China has banned online loans to college students following a three-year boom in campus lending, which has been accompanied by outrage over exorbitant rates, violent debt collection practices, porn for payment, and various financial scams.
Financial institutions not registered or authorized by regulators are now banned from offering loans on campus, said a recent notice by China’s Banking Regulatory Commission, the Ministry of Education, and the Ministry of Human Resources and Social Security.
The notice said existing online lenders must withdraw from the market. Those who refuse will be shut down. Institutions suspected of malicious fraud, violence, and spreading obscenities will be subject to prosecution.

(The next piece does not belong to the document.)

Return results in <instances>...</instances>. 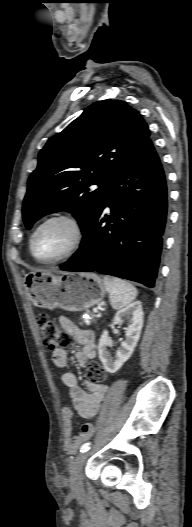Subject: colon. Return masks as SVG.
Masks as SVG:
<instances>
[{"mask_svg": "<svg viewBox=\"0 0 192 527\" xmlns=\"http://www.w3.org/2000/svg\"><path fill=\"white\" fill-rule=\"evenodd\" d=\"M37 325L44 345L50 350L63 348L69 344V335L48 315H38ZM86 376L89 382L96 385H102L106 380L103 367L96 361H92L87 365Z\"/></svg>", "mask_w": 192, "mask_h": 527, "instance_id": "obj_1", "label": "colon"}]
</instances>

Campus loans have been a brewing problem in schools across China. Some students who fall into this financial trap have been reported to have committed suicide, ran away from their homes, or settled their debts with sexual favors.
Shady Internet lenders in China are coercing female college students to provide nude photos of themselves as collateral, in exchange for higher loan amounts. The pictures will be published online, or to their families if the loans are not repaid on time, often at usurious interest rates.
Sometimes, lenders also propose a "fleshy payback,", for which these students will repay their loan with sexual activities.
Last December, at least ten gigabytes of naked pictures and videos for "naked loans" have been leaked by Jiedaibao, a Chinese online peer-to-peer lending platform. At least 167 females are involved in the case, between the age of 17-23, many of them are attending colleges.
Jiedaibao leaked naked pictures of females who fail to repay their debt in December, 2016/VCG Photo
Online lenders set traps often by releasing the daily interest rate for loans.
Average daily interest rates range from 0.1 percent to 0.2 percent, which means monthly rates can reach three to six percent. This translates to an annual interest rate of 70 to 140 percent.
Last year a young woman at a college in Hefei, Anhui Province, borrowed 2,000 yuan (290 US dollars) in her first year, but her debt spiraled to 500,000 yuan (73,000 US dollars). She faced an interest rate of 30 percent a week.
Chinese banks resume campus consumer lending
China Construction Bank, and Bank of China in May initiated new consumer loans tailored for university students, 18 years after Chinese banks stopped issuing credit cards and standard consumer loans to students.
The annual interest rates of the two banks are 5.6 percent and 5 percent respectively.
The state-owned banks are expected to cleanse the campus loan market, which has been controlled by private loan sharks, according to analysts.